_Task to carry out_
Scan the data below for the string "года". Copy every line where it appears.

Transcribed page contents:
___
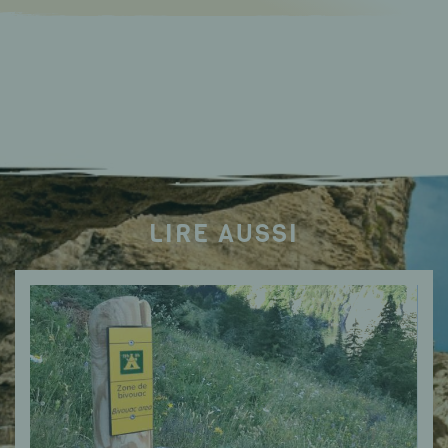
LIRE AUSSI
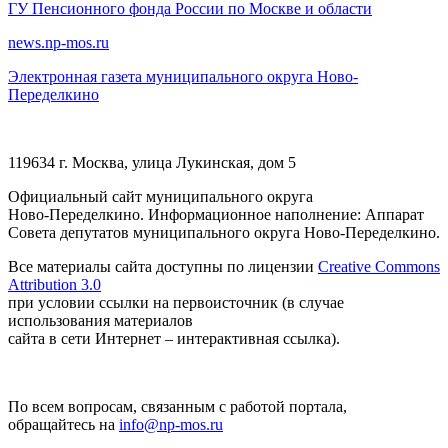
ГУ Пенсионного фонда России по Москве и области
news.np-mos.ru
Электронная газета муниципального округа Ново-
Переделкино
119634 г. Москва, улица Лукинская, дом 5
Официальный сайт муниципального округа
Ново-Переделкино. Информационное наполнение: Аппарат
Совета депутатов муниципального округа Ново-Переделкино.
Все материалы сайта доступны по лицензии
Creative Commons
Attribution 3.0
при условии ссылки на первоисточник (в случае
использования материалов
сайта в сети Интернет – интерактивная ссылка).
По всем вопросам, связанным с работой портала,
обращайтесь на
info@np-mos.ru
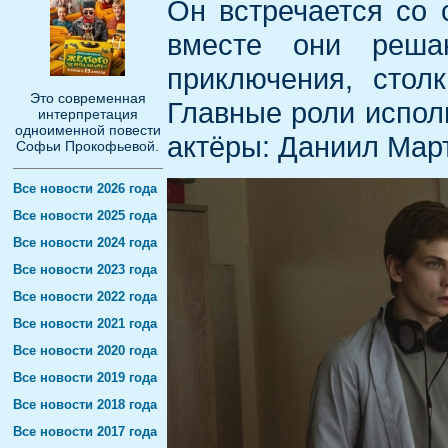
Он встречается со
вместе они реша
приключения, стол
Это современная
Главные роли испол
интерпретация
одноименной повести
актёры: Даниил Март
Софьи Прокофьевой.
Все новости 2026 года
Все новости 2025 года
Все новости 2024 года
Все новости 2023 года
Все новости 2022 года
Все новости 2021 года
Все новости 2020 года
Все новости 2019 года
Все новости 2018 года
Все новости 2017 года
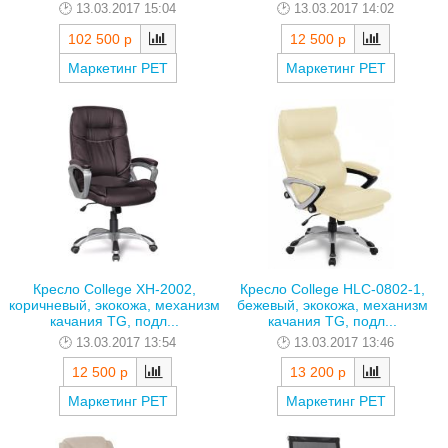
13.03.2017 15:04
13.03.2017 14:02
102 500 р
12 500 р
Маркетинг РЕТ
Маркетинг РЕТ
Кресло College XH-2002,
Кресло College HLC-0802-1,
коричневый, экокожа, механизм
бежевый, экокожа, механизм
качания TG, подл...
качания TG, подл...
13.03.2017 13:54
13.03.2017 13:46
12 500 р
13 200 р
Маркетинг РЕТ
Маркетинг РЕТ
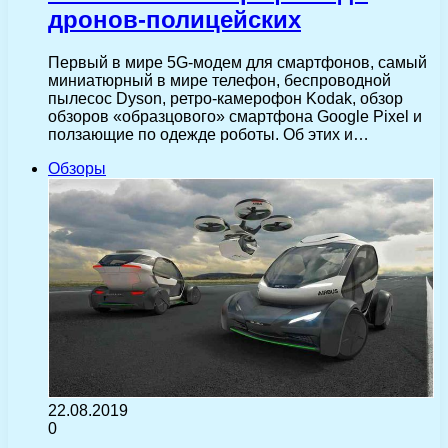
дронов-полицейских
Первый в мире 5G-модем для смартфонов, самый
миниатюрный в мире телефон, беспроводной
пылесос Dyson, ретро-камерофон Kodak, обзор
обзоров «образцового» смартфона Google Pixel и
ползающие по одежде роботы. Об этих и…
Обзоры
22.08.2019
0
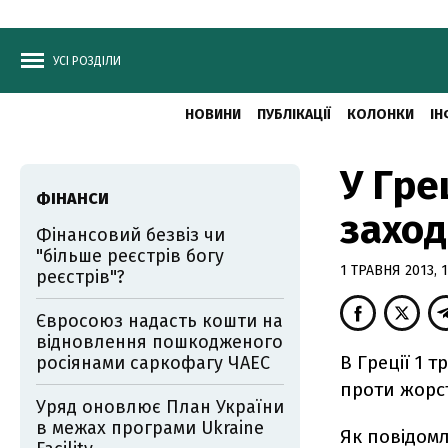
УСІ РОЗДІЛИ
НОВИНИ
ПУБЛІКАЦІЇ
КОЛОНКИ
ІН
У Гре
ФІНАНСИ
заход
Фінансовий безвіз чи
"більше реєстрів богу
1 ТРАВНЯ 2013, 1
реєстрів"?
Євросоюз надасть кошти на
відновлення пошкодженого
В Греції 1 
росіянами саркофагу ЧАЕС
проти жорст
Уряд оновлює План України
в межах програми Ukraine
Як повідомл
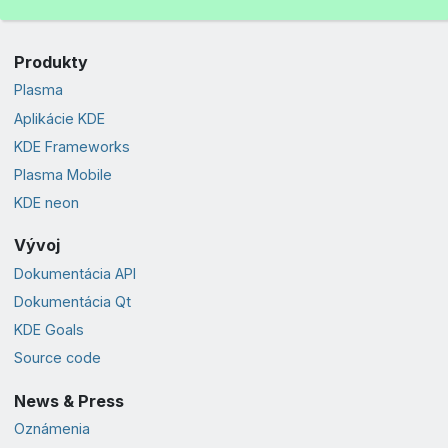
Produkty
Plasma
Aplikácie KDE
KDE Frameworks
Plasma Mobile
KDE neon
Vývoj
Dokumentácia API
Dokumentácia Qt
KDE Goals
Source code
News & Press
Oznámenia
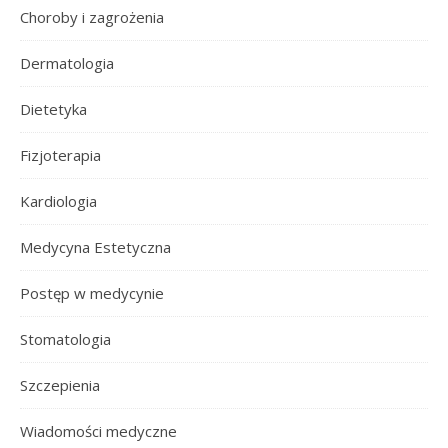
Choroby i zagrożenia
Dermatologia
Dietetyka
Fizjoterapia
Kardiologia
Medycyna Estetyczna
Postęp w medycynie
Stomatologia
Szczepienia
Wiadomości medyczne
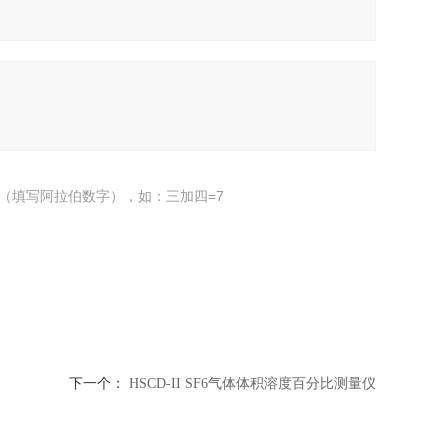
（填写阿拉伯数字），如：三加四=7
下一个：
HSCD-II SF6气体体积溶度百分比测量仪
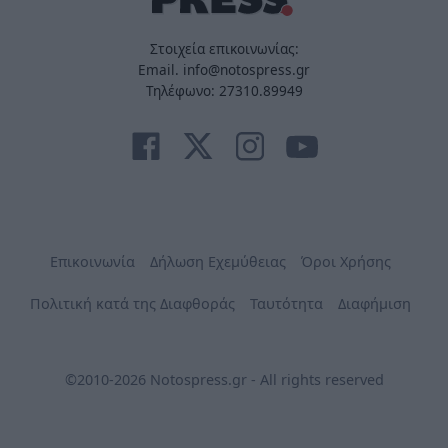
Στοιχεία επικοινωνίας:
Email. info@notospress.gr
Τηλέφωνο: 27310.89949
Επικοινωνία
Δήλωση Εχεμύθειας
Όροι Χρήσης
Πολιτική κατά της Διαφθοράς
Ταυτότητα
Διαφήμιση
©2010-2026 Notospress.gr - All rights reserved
___
_Task result_
Все новости 2026 года
Все новости 2025 года
Все новости 2024 года
Все новости 2023 года
Все новости 2022 года
Все новости 2021 года
Все новости 2020 года
Все новости 2019 года
Все новости 2018 года
Все новости 2017 года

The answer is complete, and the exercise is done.